By October, production incidents had increased 28%. Mean time to resolution had grown from 47 minutes to 93. Customer-facing outages, which had averaged 1.2 per quarter, hit 4 in Q3 alone. A mid-market SaaS company at that scale loses $50,000 to $200,000 per significant incident: engineering time, customer escalations, remediation overhead. The fourth incident in a quarter costs more than the first. The team is already fatigued. The customer base is already nervous. The remaining engineers are already carrying three people's worth of context.

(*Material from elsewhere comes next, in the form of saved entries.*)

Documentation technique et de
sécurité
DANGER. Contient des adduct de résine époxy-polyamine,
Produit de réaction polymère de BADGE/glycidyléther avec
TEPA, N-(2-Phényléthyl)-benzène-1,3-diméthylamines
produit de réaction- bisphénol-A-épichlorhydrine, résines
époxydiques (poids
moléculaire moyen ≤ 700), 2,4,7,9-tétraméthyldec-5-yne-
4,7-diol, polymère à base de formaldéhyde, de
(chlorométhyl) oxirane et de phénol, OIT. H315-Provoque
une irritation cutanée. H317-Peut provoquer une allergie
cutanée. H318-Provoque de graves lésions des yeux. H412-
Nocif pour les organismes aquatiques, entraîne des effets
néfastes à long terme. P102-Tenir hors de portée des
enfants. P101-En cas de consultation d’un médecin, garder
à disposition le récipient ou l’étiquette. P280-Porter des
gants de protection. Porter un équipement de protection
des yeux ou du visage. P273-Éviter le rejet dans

The company that saved $1.8 million in headcount spent roughly $400,000 more on incidents. It did not save $1.4 million. It traded visible costs for hidden ones and declared victory before the bill arrived.
The Churn Problem
GitClear analysed 153 million lines of code and found that AI-assisted repositories showed a 39% increase in churn: code written and then rewritten within two weeks. The code was produced faster. It was also thrown away faster.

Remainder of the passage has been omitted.